(What you are asked to do):
Find the line containing "#Прибалтика" in the entries; transcribe it and all remaining lines through the end, exactly as they appear, but not the pictures.

(Data for analysis):
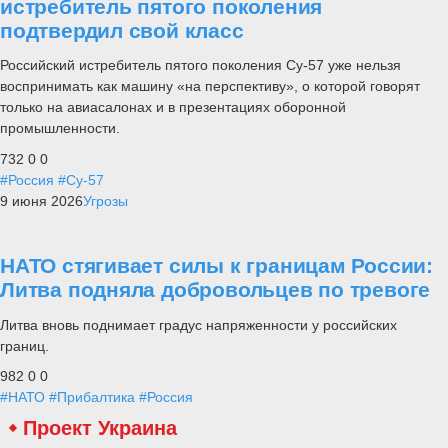
истребитель пятого поколения
подтвердил свой класс
Российский истребитель пятого поколения Су-57 уже нельзя
воспринимать как машину «на перспективу», о которой говорят
только на авиасалонах и в презентациях оборонной
промышленности.
732
0
0
#Россия
#Су-57
9 июня 2026
Угрозы
НАТО стягивает силы к границам России:
Литва подняла добровольцев по тревоге
Литва вновь поднимает градус напряженности у российских
границ.
982
0
0
#НАТО
#Прибалтика
#Россия
Проект Украина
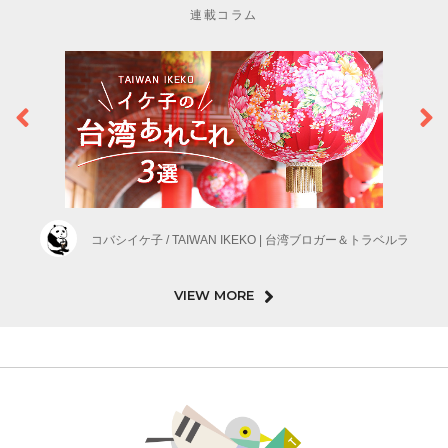
連載コラム
コバシイケ子 / TAIWAN IKEKO | 台湾ブロガー＆トラベルラ
VIEW MORE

(Output for this task):
#Прибалтика
#Россия
Проект Украина
連載コラム
コバシイケ子 / TAIWAN IKEKO | 台湾ブロガー＆トラベルラ
VIEW MORE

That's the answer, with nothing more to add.